I think it's partly tongue in cheek, because when "big data" was over hyped, everyone claimed they were working with big data, or tried to sell expensive solutions for working with big data, and some reasonable minds spoke up and pointed out that a standard laptop could process more "big data" than people thought.
> For our first experiment, we used ClickBench, an analytical database benchmark. ClickBench has 43 queries that focus on aggregation and filtering operations. The operations run on a single wide table with 100M rows, which uses about 14 GB when serialized to Parquet and 75 GB when stored in CSV format.
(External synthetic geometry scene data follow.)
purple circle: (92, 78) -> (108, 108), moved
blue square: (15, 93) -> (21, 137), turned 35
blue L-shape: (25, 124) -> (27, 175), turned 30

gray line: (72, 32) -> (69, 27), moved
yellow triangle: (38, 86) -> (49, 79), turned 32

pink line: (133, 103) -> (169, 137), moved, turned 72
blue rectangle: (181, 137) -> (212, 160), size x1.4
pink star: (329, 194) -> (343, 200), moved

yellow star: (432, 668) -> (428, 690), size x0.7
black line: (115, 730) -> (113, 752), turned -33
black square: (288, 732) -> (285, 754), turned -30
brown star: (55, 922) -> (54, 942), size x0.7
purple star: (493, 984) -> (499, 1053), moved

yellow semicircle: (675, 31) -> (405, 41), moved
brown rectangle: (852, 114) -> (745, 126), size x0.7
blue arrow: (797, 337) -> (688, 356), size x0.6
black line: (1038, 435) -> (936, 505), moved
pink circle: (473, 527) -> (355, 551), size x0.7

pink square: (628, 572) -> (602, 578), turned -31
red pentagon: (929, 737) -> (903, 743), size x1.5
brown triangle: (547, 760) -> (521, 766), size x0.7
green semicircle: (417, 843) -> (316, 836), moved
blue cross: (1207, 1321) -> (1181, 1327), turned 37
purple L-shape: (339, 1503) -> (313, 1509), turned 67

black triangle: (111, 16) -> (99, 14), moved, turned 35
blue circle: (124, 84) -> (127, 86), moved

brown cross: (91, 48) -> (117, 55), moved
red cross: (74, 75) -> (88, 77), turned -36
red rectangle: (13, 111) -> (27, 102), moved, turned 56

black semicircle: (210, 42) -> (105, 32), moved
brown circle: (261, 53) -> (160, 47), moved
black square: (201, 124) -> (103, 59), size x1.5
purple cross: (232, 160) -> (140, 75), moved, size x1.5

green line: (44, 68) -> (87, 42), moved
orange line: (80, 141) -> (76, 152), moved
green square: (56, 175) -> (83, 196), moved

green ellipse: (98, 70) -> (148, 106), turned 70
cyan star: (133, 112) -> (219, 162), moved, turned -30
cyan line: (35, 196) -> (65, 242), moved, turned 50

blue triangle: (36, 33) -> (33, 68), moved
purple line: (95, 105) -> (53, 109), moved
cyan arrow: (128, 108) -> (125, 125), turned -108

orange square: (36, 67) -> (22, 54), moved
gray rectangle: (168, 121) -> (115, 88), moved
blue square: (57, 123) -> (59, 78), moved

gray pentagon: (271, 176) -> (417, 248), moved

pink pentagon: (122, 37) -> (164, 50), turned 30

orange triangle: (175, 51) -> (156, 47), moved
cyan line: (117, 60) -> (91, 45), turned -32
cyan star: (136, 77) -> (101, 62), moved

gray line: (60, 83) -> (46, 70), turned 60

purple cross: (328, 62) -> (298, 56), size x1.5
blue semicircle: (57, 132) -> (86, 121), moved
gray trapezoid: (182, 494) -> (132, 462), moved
Processing data that cannot be processed on a single machine is fundamentally a different problem than processing data that can be processed on a single machine. It's useful to have a term for that.
As you say, single machines can scale up incredibly far. That just means 16 TB datasets no longer demand big data solutions.
I get your point, but I don’t know if big data is the right term anymore.
Many people like to think they have big data, and you kinda have to agree with them if you want their money. At least in consulting.
Also you could go well beyond a 16TB dataset on a single machine. You assume that the whole uncompressed dataset has to fit in memory, but many workloads don’t need that.
How many people in the world have such big datasets to analyse within reasonable time?
I think the definition of big is smaller than that. Mine was "too big to fit on a maxed-out laptop", effectively >8TB. Our photo collection is bigger than that, it's not 'big data'.
Or one could define it as too big to fit on a single SSD/HDD, maybe >30TB. Still within the reach of a hobbyist, but too large to process in memory and needs special tools to work with. It doesn't have to be petabyte scale to need 'big data' tooling.
I guess they’re using a different definition?